* **Assignment**
In the material below, find the line that contains "Design, einer figurbetonten" and the line that contains "Meerjungfrau / Trumpet", then write out exactly those two lines and everything between them.

* **Task material**
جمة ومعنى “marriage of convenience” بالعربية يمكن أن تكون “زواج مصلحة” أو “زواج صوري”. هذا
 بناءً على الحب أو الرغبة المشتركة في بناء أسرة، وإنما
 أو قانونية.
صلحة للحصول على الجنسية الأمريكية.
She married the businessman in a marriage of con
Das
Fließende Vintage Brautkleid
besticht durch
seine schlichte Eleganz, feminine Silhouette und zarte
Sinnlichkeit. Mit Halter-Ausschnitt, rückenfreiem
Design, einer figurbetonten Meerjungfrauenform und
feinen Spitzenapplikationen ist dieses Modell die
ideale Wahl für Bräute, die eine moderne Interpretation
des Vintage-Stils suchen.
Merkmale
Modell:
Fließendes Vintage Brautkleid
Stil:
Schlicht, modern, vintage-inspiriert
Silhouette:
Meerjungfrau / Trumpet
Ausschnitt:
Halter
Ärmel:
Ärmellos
---
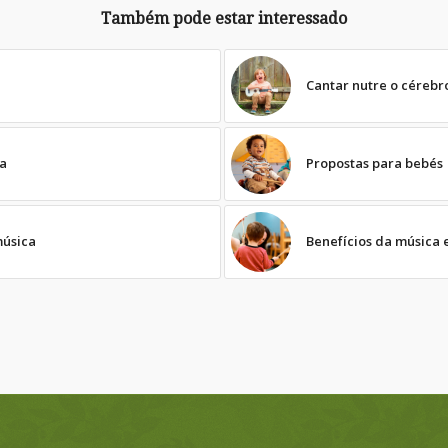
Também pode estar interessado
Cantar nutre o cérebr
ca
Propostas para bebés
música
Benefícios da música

* **Result below**
Design, einer figurbetonten Meerjungfrauenform und
feinen Spitzenapplikationen ist dieses Modell die
ideale Wahl für Bräute, die eine moderne Interpretation
des Vintage-Stils suchen.
Merkmale
Modell:
Fließendes Vintage Brautkleid
Stil:
Schlicht, modern, vintage-inspiriert
Silhouette:
Meerjungfrau / Trumpet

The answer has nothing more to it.